Step 3: Calculate Using DTAA Rates
For each income stream, work through this sequence:
- Identify the applicable treaty article and the DTAA rate for that income type
- Compare it against the domestic withholding rate under Indian or US tax law
- Apply whichever rate is more beneficial — the treaty never forces a higher tax than domestic law
Step 4: File Form 67 for Foreign Tax Credit
Once taxes are calculated and paid abroad, Indian resident taxpayers must file Form 67 to claim the foreign tax credit under Rule 128. It must include details of foreign income and taxes paid abroad.
Under amended Rule 128 (CBDT Notification No. 100/2022), Form 67 can be filed any time before the end of the relevant assessment year — it no longer needs to strictly precede ITR submission. That said, filing it alongside or before your ITR reduces the risk of processing delays.
Reporting DTAA Income in Your ITR
Three schedules are critical for cross-border investors filing Indian ITRs:
Schedule FSI (Foreign Source of Income) List each income stream by country code, taxpayer identification number, income earned outside India, taxes paid abroad, tax payable in India, relief available, and the DTAA article invoked.
Schedule TR (Tax Relief) Auto-populates from Schedule FSI. Shows the double taxation relief deducted from your total tax calculation.
Schedule FA (Foreign Assets) Mandatory disclosure for Indian residents who are beneficial owners, beneficiaries, or legal owners of overseas accounts, investments, or property. Non-residents and RNOR individuals are exempt from this requirement.
Non-disclosure or inaccurate disclosure can attract penalties and prosecution under the Black Money (Undisclosed Foreign Income and Assets) and Imposition of Tax Act, 2015.
A common filing error: submitting the ITR without completing Schedule FSI or TR correctly, or delaying Form 67 beyond the assessment year. A recent ITAT Chennai ruling (Shri Rajiv Ramesh Lulla, April 2026) confirmed that delayed Form 67 should not automatically deny foreign tax credit — but filing on time reduces the risk of disputes.
Frequently Asked Questions
What is the DTAA agreement between India and the USA?
The India-US DTAA is a bilateral tax treaty signed on September 12, 1989 (effective December 18, 1990). It prevents the same income from being taxed twice for residents earning cross-border income — through reduced withholding rates and foreign tax credits applicable in both countries.
How do I avoid double taxation in India?
Two routes are available. First, claim the credit method at filing — report foreign taxes via Form 67 and Schedules FSI and TR in your ITR. Second, apply for reduced TDS at source by submitting a valid TRC and Form 10F to the deductor before payment.

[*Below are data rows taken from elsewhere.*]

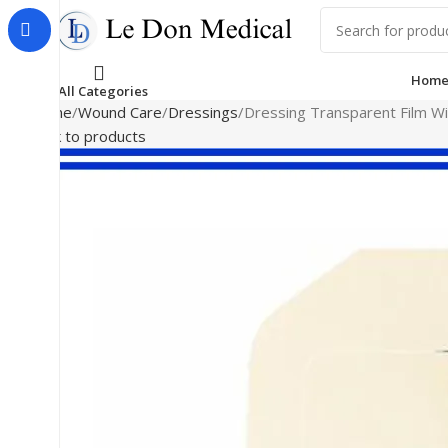
Hom
All Categories
Home
Wound Care
Dressings
Dressing Transparent Film Wi
Back to products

What is the 30% US withholding tax?
Under IRC Sections 1441 and 1442, the US withholds 30% on passive income (dividends, interest, royalties) paid to nonresident aliens. The India-US DTAA reduces these to 15%/25% on dividends, 10%/15% on interest, and 10%/15% on royalties — upon submission of a valid Form W-8BEN to the US payer.

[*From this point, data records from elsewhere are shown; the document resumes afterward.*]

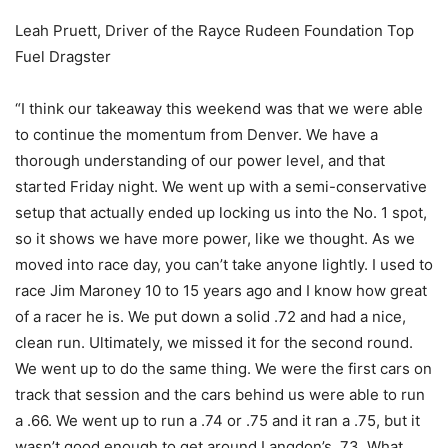
Leah Pruett, Driver of the Rayce Rudeen Foundation Top
Fuel Dragster
“I think our takeaway this weekend was that we were able
to continue the momentum from Denver. We have a
thorough understanding of our power level, and that
started Friday night. We went up with a semi-conservative
setup that actually ended up locking us into the No. 1 spot,
so it shows we have more power, like we thought. As we
moved into race day, you can’t take anyone lightly. I used to
race Jim Maroney 10 to 15 years ago and I know how great
of a racer he is. We put down a solid .72 and had a nice,
clean run. Ultimately, we missed it for the second round.
We went up to do the same thing. We were the first cars on
track that session and the cars behind us were able to run
a .66. We went up to run a .74 or .75 and it ran a .75, but it
wasn’t good enough to get around Langdon’s .73. What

Is a TRC mandatory for claiming DTAA benefits in India?
Yes. A Tax Residency Certificate is mandatory under Section 90(4) of the Indian Income Tax Act. It must be submitted to the deductor along with Form 10F to claim reduced TDS rates. Without a valid TRC, the deductor must withhold at standard domestic rates.
When was the India-US DTAA signed, and does it still apply?
The treaty was signed on September 12, 1989, and entered into force on December 18, 1990. It remains fully in effect today — though domestic law amendments in either country can interact with specific provisions, so verify current rates against the latest Finance Act each year.
What is the Saving Clause in the India-US DTAA?
The Saving Clause (Article 1(3)) allows the US to tax its citizens and residents as if the treaty had not come into force — meaning US citizens living in India, dual US-Indian citizens, and green card holders generally cannot use treaty benefits to escape US taxation on worldwide income. Articles 25 and 26 are among the provisions protected from the Saving Clause.